À bord du navire Margolin prend la plume : « J’écris comme écrirait un homme qui n’a qu’une journée à vivre, il doit dire le plus urgent, le plus important. » Il s’empresse de faire lire son premier récit à l’un de ses compatriotes, expliquant son sentiment « d’être en dette à l’égard de quelqu’un… d’être obligé de faire quelque chose… pour ne pas être un salaud à [ses] propres yeux ». Son interlocuteur, jugeant qu’il est plus sain de tirer un trait sur le passé, prédit qu’avec le temps les souvenirs s’estomperont et qu’il renoncera peut être à « crier plus fort que la vie ». On l’a compris, Julius Margolin ne renoncera jamais, mais devra porter seul sa croix.

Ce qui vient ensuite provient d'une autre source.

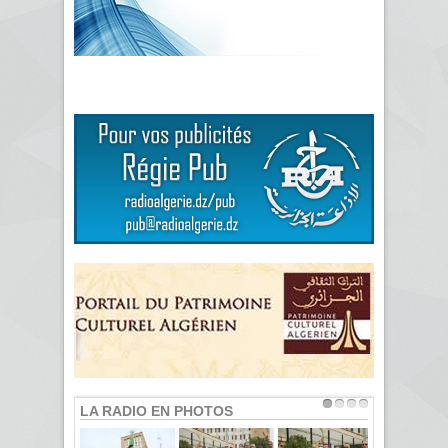
LA RADIO EN PHOTOS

Il l’a appris, la vie ne fait que confirmer le traumatisme d’enfance lorsque sa nounou le regarde se noyer sans réagir à ses appels… vous êtes sur le point de périr, et vos amis contemplent votre malheur, indifférents, le visage impassible. Telle est donc l’existence et nous avons appris sa leçon. Malgré cette leçon amère, ce qui frappe chez cet homme qui sort de l’enfer, c’est un vrai goût, une gourmandise même, pour la vie, le goût retrouvé des pommes, la chair d’une femme, l’animation des cafés de Marseille, la découverte d’un livre… l’absence ce haine et aussi, une volonté farouche de comprendre, d’analyser et de témoigner de ce qui se joue dans sa vie d’homme.